Copyright vs. Author's Right
Posted Aug 25, 2005 7:53 UTC (Thu) by
cantsin (guest, #4420)
Parent article:
On the defense of piracy enablers
Several posters suggested that Florian Mueller's arguments were based on
his background in a different, i.e. continental European legal system. This
is correct, and I just would like to back it with facts:
- Continental
European law doesn't have copyright, but an author's
right ("droit d'auteur", "Urheberrecht", "auteursrecht"
etc.).
- The crucial difference between author's right and
copyright is that author's right is
"inalienable", i.e. it can't be transferred from the author to another
party.
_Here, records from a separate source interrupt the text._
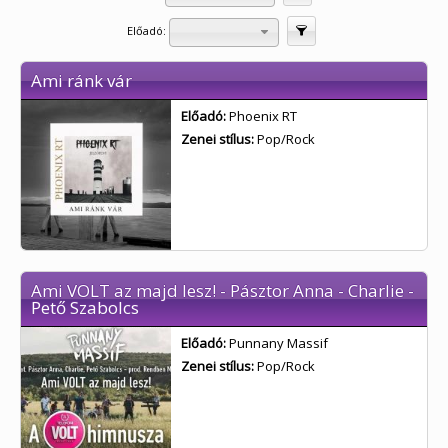
Előadó:
Szűrés
Ami ránk vár
Előadó:
Phoenix RT
Zenei stílus:
Pop/Rock
Ami VOLT az majd lesz! - Pásztor Anna - Charlie -
Pető Szabolcs
Előadó:
Punnany Massif
Zenei stílus:
Pop/Rock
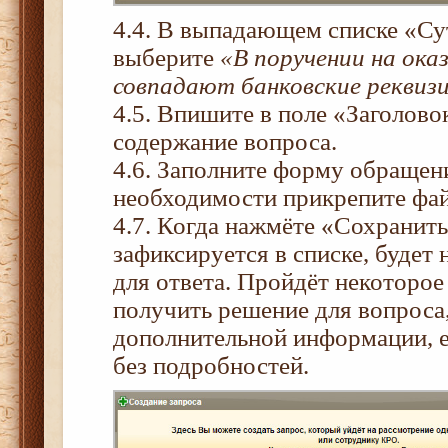
4.4. В выпадающем списке «Су
выберите
«В поручении на ока
совпадают банковские реквиз
4.5. Впишите в поле «Заголово
содержание вопроса.
4.6. Заполните форму обращен
необходимости прикрепите фай
4.7. Когда нажмёте «Сохранит
зафиксируется в списке, будет 
для ответа. Пройдёт некоторо
получить решение для вопроса,
дополнительной информации, е
без подробностей.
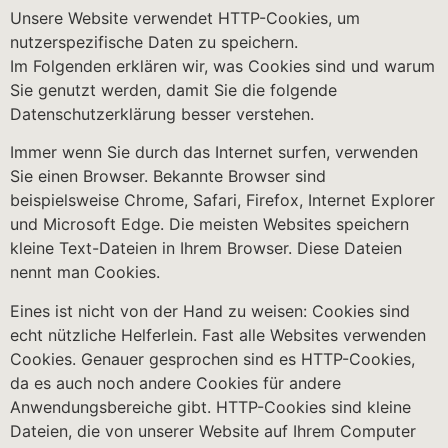
Unsere Website verwendet HTTP-Cookies, um
nutzerspezifische Daten zu speichern.
Im Folgenden erklären wir, was Cookies sind und warum
Sie genutzt werden, damit Sie die folgende
Datenschutzerklärung besser verstehen.
Immer wenn Sie durch das Internet surfen, verwenden
Sie einen Browser. Bekannte Browser sind
beispielsweise Chrome, Safari, Firefox, Internet Explorer
und Microsoft Edge. Die meisten Websites speichern
kleine Text-Dateien in Ihrem Browser. Diese Dateien
nennt man Cookies.
Eines ist nicht von der Hand zu weisen: Cookies sind
echt nützliche Helferlein. Fast alle Websites verwenden
Cookies. Genauer gesprochen sind es HTTP-Cookies,
da es auch noch andere Cookies für andere
Anwendungsbereiche gibt. HTTP-Cookies sind kleine
Dateien, die von unserer Website auf Ihrem Computer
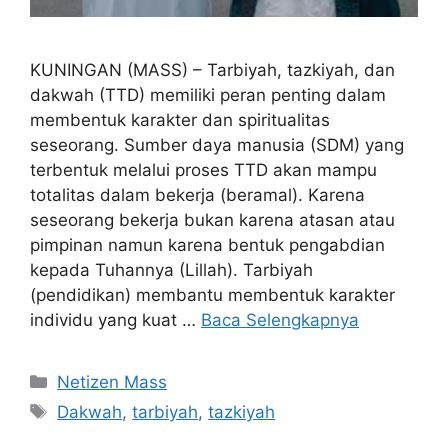
KUNINGAN (MASS) – Tarbiyah, tazkiyah, dan
dakwah (TTD) memiliki peran penting dalam
membentuk karakter dan spiritualitas
seseorang. Sumber daya manusia (SDM) yang
terbentuk melalui proses TTD akan mampu
totalitas dalam bekerja (beramal). Karena
seseorang bekerja bukan karena atasan atau
pimpinan namun karena bentuk pengabdian
kepada Tuhannya (Lillah). Tarbiyah
(pendidikan) membantu membentuk karakter
individu yang kuat …
Baca Selengkapnya
Kategori
Netizen Mass
Tag
Dakwah
,
tarbiyah
,
tazkiyah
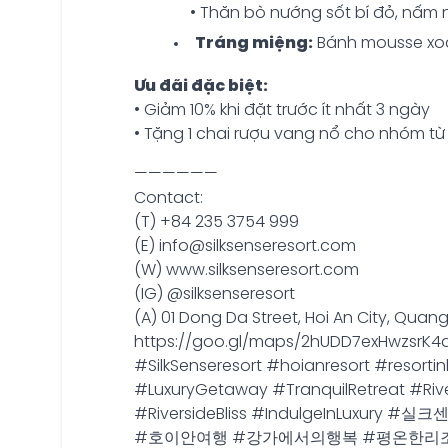
• Thăn bò nướng sốt bí đỏ, nấm 
Tráng miệng:
Bánh mousse xo
Ưu đãi đặc biệt:
• Giảm 10% khi đặt trước ít nhất 3 ngày
• Tặng 1 chai rượu vang nổ cho nhóm từ 
——————
Contact:
(T) +84 235 3754 999
(E) info@silksenseresort.com
(W) www.silksenseresort.com
(IG) @silksenseresort
(A) 01 Dong Da Street, Hoi An City, Qua
https://goo.gl/maps/2hUDD7exHwzsrK4
#SilkSenseresort #hoianresort #resort
#LuxuryGetaway #TranquilRetreat #Rive
#RiversideBliss #IndulgeIn
#호이안여행 #강가에서의행복 #평온한리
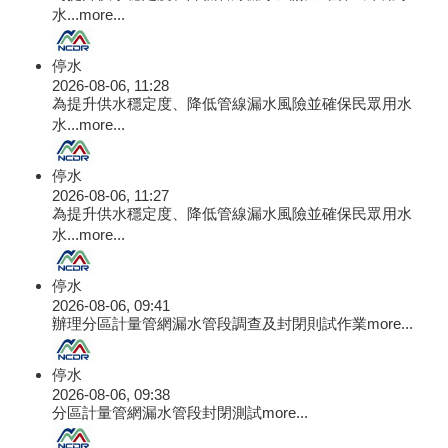
水...
more...
停水
2026-08-06, 11:28
為提升供水穩定度、降低管線漏水風險並確保民眾用水
水...
more...
停水
2026-08-06, 11:27
為提升供水穩定度、降低管線漏水風險並確保民眾用水
水...
more...
停水
2026-08-06, 09:41
辦理分區計量管網漏水管段調查及封閉則試作業
more...
停水
2026-08-06, 09:38
分區計量管網漏水管段封閉測試
more...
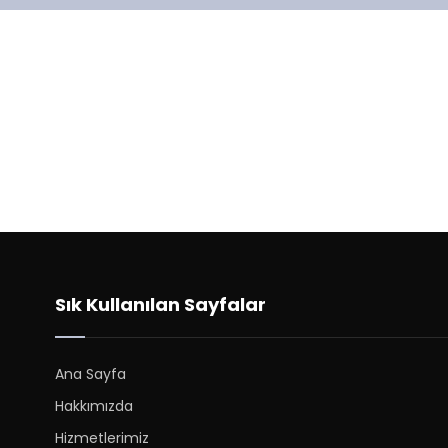
Sık Kullanılan Sayfalar
Ana Sayfa
Hakkımızda
Hizmetlerimiz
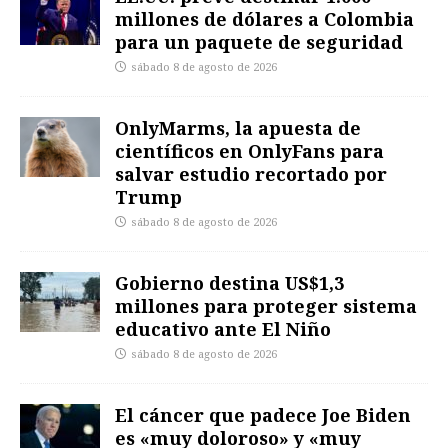
millones de dólares a Colombia
para un paquete de seguridad
sábado 8 de agosto de 2026
OnlyMarms, la apuesta de
científicos en OnlyFans para
salvar estudio recortado por
Trump
sábado 8 de agosto de 2026
Gobierno destina US$1,3
millones para proteger sistema
educativo ante El Niño
sábado 8 de agosto de 2026
El cáncer que padece Joe Biden
es «muy doloroso» y «muy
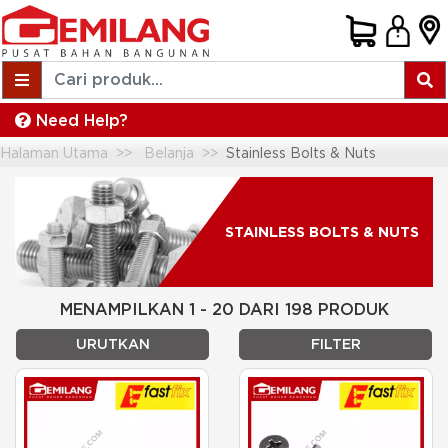
Need Help?
Halaman Utama
Belanja
Stainless Bolts & Nuts
STAINLESS BOLTS & NUTS
MENAMPILKAN 1 - 20 DARI 198 PRODUK
URUTKAN
FILTER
If I - as a German - create a work, the author's right
will remain mine, and can't be owned by my publisher or employer, until its
expiration 70 years after my death.
- However, continental European
publishers and employers routinely circumvent the inalienability of
author's right by making the author/creator sign contracts
that grants them exclusive "representation" of their author's
right (similar to a lawyer representing the rights of a
client)
- For authors/creators of free software and free content, the
author's right mostly provides advantages because, unless they
sign a contract, they are free to release their work under a free license,
and no employer can claim rights on it.
- The Blizzard case, however,
demonstrates advantages of Anglo-American copyright to
continental author's right. Another example is the policy that
developers of GNU software sign over copyright to the FSF. This is not
possible or legal within continental European legislation.